[Data entries]

•••

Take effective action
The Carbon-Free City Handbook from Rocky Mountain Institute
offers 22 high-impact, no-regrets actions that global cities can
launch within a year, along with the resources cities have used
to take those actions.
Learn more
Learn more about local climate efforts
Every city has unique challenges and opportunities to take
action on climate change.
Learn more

•••

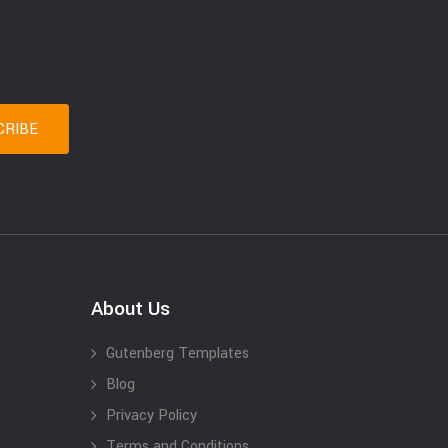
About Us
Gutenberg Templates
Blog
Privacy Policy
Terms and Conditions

•••

Go to the line with "Gutenberg Templates" in the entries above and repeat every line from there through the line with "Terms and Conditions", exactly and with no other text.

-- EXERCISE OUTPUT --
Gutenberg Templates
Blog
Privacy Policy
Terms and Conditions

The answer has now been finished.